- _Records provided_
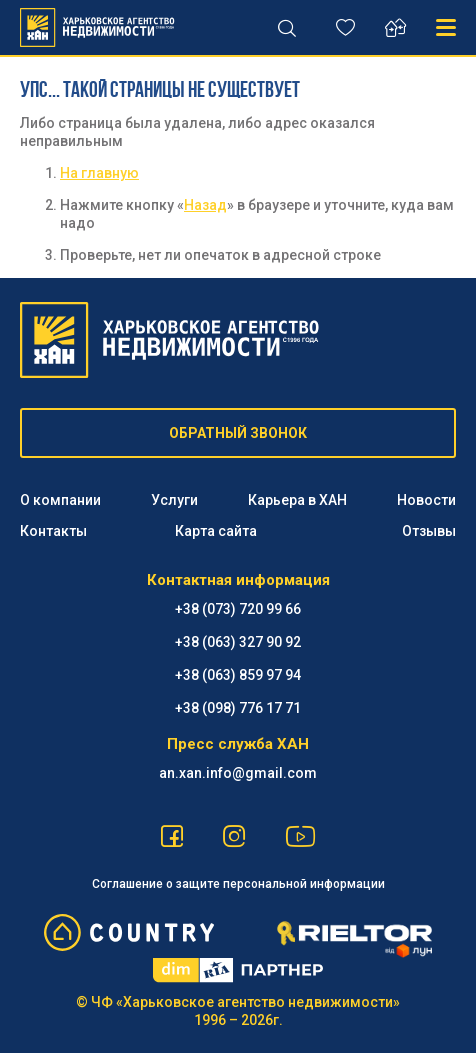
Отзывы (429, 531)
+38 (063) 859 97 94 (238, 675)
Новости (426, 500)
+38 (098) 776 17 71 (238, 708)
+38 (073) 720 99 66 (238, 609)
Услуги (174, 500)
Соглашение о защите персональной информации (238, 884)
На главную (99, 173)
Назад (205, 205)
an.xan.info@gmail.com (238, 773)
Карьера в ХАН (297, 500)
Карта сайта (216, 531)
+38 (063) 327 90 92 (238, 642)
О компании (60, 500)
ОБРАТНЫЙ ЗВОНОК (238, 433)
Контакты (53, 531)
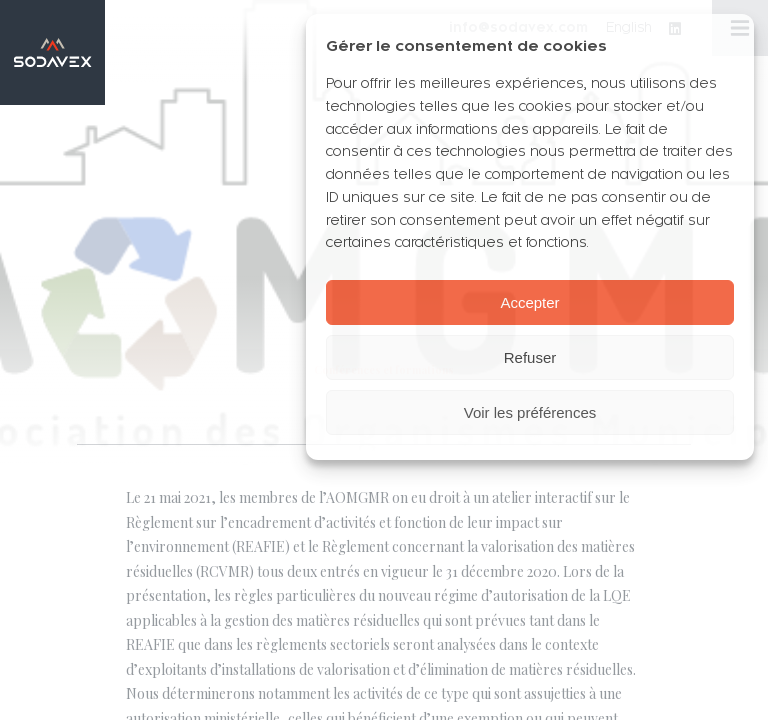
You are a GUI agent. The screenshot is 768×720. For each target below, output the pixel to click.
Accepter (529, 302)
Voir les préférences (530, 412)
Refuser (530, 357)
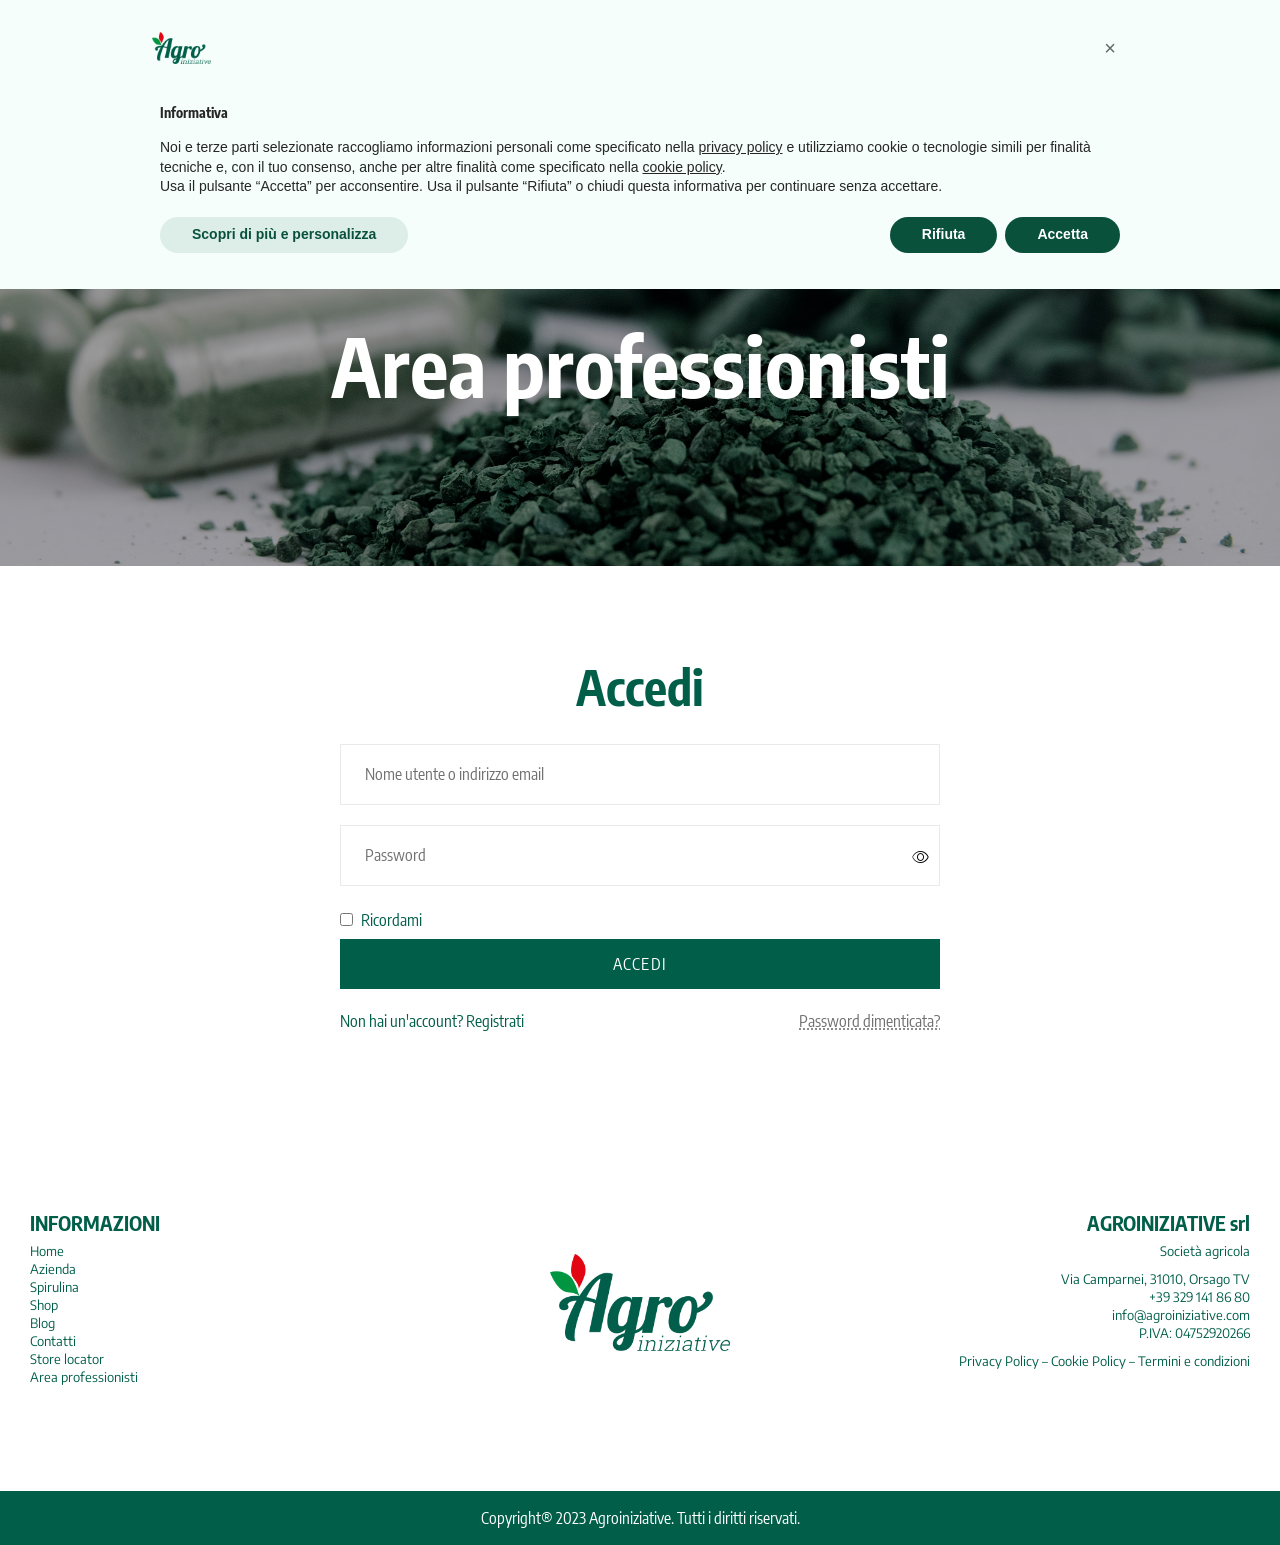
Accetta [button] (1062, 1490)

- _Assignment_
The whole listing must be restated word for word. Leave out any pictures.

- _Written reply_
Отзывы (429, 531)
+38 (063) 859 97 94 (238, 675)
Новости (426, 500)
+38 (098) 776 17 71 (238, 708)
+38 (073) 720 99 66 (238, 609)
Услуги (174, 500)
Соглашение о защите персональной информации (238, 884)
На главную (99, 173)
Назад (205, 205)
an.xan.info@gmail.com (238, 773)
Карьера в ХАН (297, 500)
Карта сайта (216, 531)
+38 (063) 327 90 92 (238, 642)
О компании (60, 500)
ОБРАТНЫЙ ЗВОНОК (238, 433)
Контакты (53, 531)
You are a GUI agent. The screenshot is 768×720. For each target below, output the pixel to click.
Accepter (529, 302)
Voir les préférences (530, 412)
Refuser (530, 357)
Accetta [button] (1062, 1490)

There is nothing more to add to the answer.